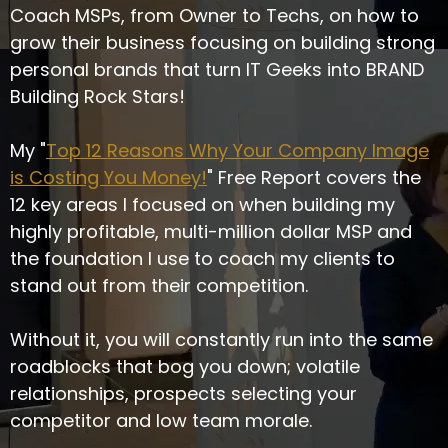
Coach MSPs, from Owner to Techs, on how to
grow their business focusing on building strong
personal brands that turn IT Geeks into BRAND
Building Rock Stars!
My "
Top 12 Reasons Why Your Company Image
is Costing You Money!
" Free Report covers the
12 key areas I focused on when building my
highly profitable, multi-million dollar MSP and
the foundation I use to coach my clients to
stand out from their competition.
Without it, you will constantly run into the same
roadblocks that bog you down; volatile
relationships, prospects selecting your
competitor and low team morale.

-- Assignment --
Wherever the string "that" appears in the records, copy the whole line.

-- Answer section --
personal brands that turn IT Geeks into BRAND
roadblocks that bog you down; volatile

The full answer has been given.